Tech

The secret to building the next Silicon Valley


Political leaders have is trying to replicate the high-tech magic of Silicon Valley since the invention of the microchip. Technologist Charles de Gaulle, then president of France, visited Palo Alto in his convertible limousine in 1960. President of the Russian Federation Dmitri Medvedev dressed casually to meet and tweeted with social media moguls in the Valley in 2010. Hundreds of eager delegations, foreign and domestic, visited in between. “Silicon Valley,” inventor and entrepreneur Robert Metcalfe once observed, “is the only place on earth that doesn’t try to be Silicon Valley.”

In America, too, leaders have long been trying to design another Silicon Valley. However, the billions of dollars in tax breaks and the “Silicon Something” marketing campaigns that followed, nowhere compare to the early track record in entrepreneurship and venture capital — and these efforts often bear fruit. benefits multinational corporations far more than regions themselves.
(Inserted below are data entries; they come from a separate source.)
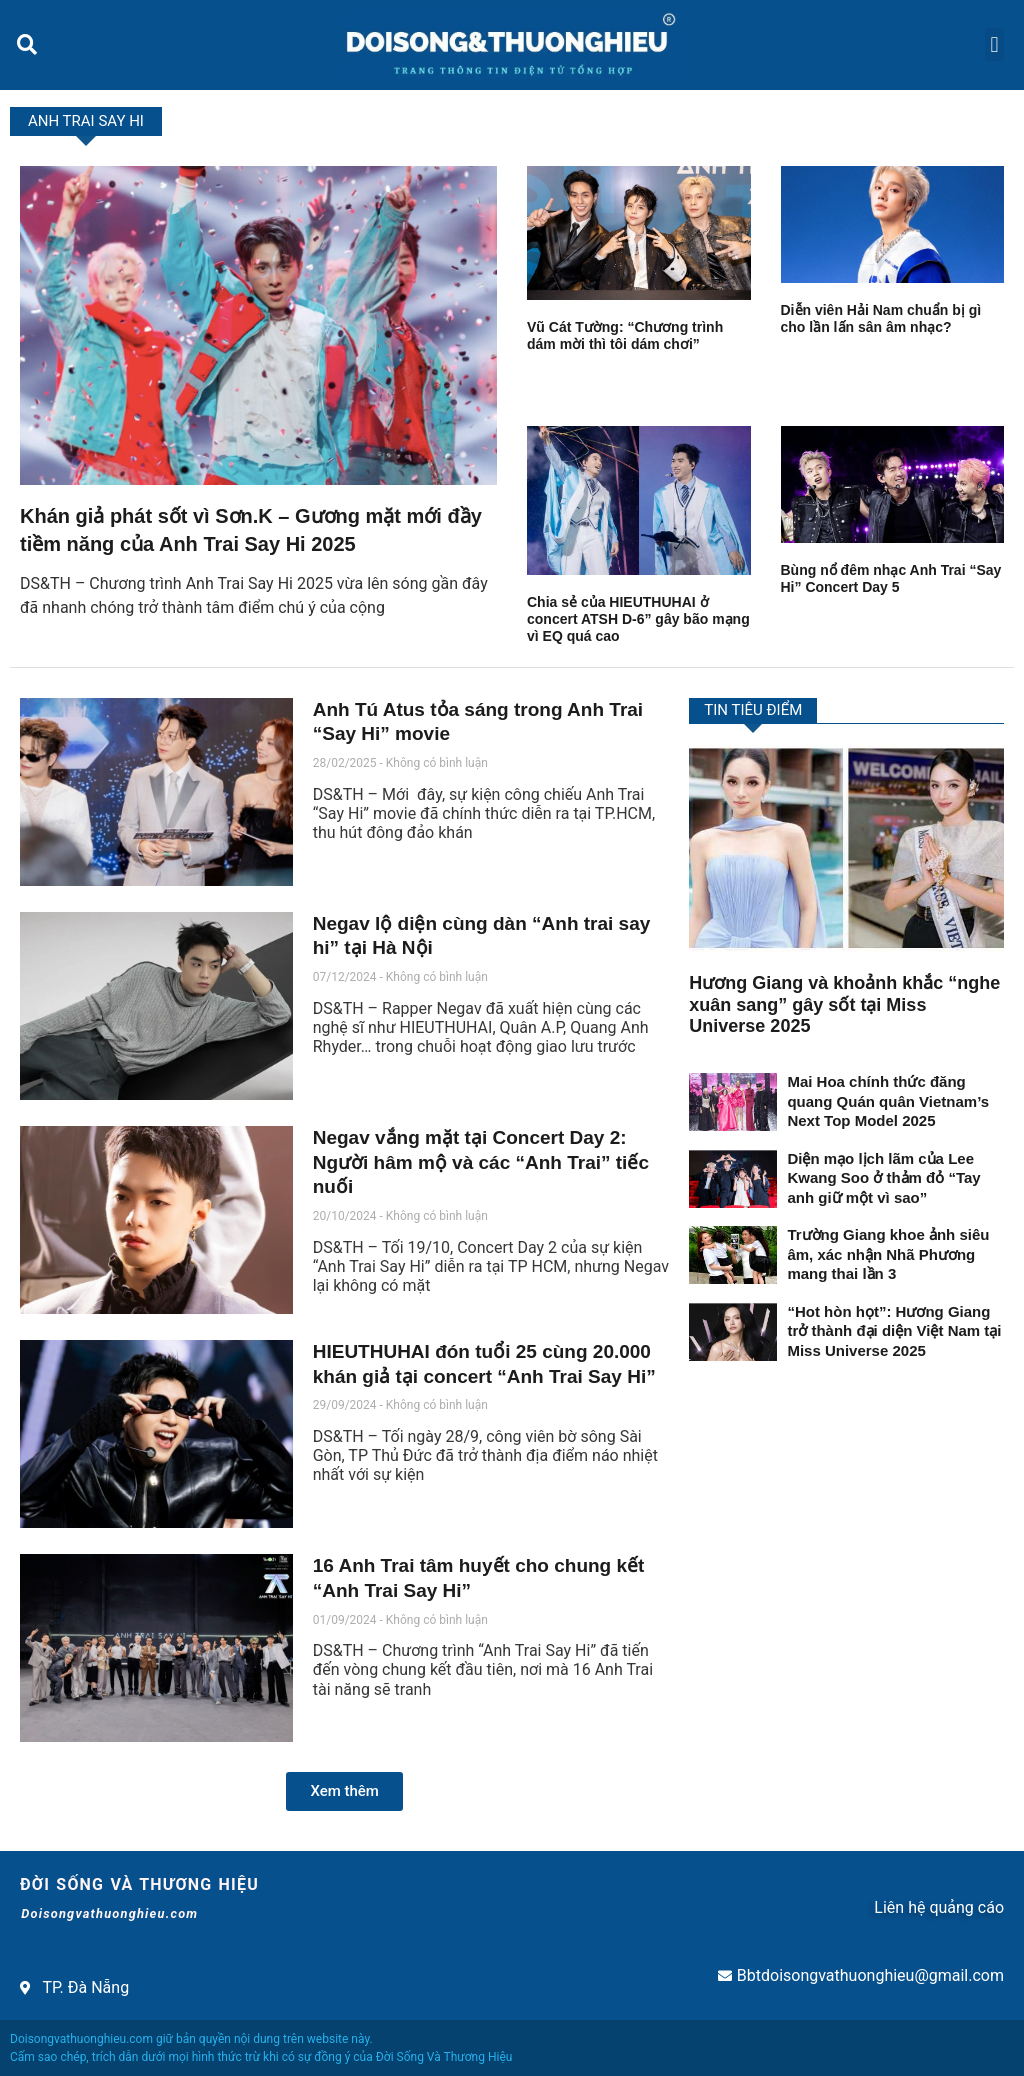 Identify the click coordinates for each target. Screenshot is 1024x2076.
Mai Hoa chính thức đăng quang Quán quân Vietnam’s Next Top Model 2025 (888, 1101)
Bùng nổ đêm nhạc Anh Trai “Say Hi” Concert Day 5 (891, 578)
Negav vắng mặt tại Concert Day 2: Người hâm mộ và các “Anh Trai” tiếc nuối (481, 1162)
Wisconsin promised tax breaks and more than $4 billion in subsidies to Taiwanese electronics maker Foxconn in 2017, but plans for a $10 billion factory and 13,000 jobs evaporated after hundreds of millions of dollars were lost. Tax dollars were spent preparing for the arrival of Foxconn. In 2017, a search for Amazon’s second headquarters had 238 US cities flocking together to lure one of the world’s richest corporations with subsidies and taxes, only to see HQ2 go to two places Amazon will probably choose because of their existing technology talent. One of the winners, Northern Virginia, promised Amazon up to $773 million in state and local tax subsidies — a public price for glittering high-tech towers seems especially steep as Amazon joins other tech giants in indefinitely pushing back plans to return to the office after the pandemic.

While the US tech industry is a lot bigger than it used to be, the list of top tech clusters — Bay Area, Seattle, Boston, Austin — has barely changed since the days of the 64K desktop and floppy disk. Even the disruption of the Covid-19 pandemic has doing less to change this remarkably static and very unbalanced technology geography.

However, politicians are trying again. Bills that work their way through Congress include America’s Innovation and Competition Act (USICA), got a big boost to research spending, $10 billion in new grants and grants to develop “regional innovation hubs, and $52 billion to expand manufacturing.” semiconductors in water.” The Rebuild action better is currently fighting to pass the Senate including more than $43 billion for tech-focused programs to boost the local economy. These measures emphasize investment rather than tax relief, and overall invest more in economic strategy based on location compared to the United States for decades. They are full of promise. But they are just a start.

You don’t have to go far in Silicon Valley to find a tech libertarian who claims that the field’s success is purely the result of business hustle and the best that government can. do is stay away. But that conclusion ignores history. In fact, public spending plays a huge role in developing the high-tech economies in Silicon Valley, Seattle, Boston, and Austin. Understanding how this happened is essential to envisioning where technology could evolve next.

During the world war II, the unprecedented mobilization of people and resources by the US government to remake the US economic map. Assembly lines in the recession-ravaged Midwest have resumed operations by order of the government, producing Jeeps and tanks instead of passenger cars. Scientists and technologists put aside conventional research goals to join the wartime “brain army”. Many were involved in the top secret effort to develop the atomic bomb, living in brand new communities built by the military in places so remote that they could go unnoticed: the New Mexico desert, arid plains of Eastern Washington, rural Tennessee.

World War II was a test case for using government investment to promote scientific progress and regenerate regional economies. The Cold War brought it to a large scale. Military spending that had shrunk when the war ended rose again in the early 1950s amid a new atomic arms race with the Soviet Union and war in Korea. Take a walk around the American university campus today, record the number of science buildings built in the 1950s and 1960s, and you can see the results of the concrete pouring.

Initially, the top regions of the high-tech group were on the East Coast; Boston was the nation’s largest tech economy in the 1980s. The area that eventually dislodged Boston from its high-tech throne was, before the war, best known as the prunes production capital. of the country. The only thing that sets the future of Silicon Valley apart from its agricultural partners is Stanford University, which has some pretty good engineering programs and a few alumni tinkering with startups in the industry. nearby garage.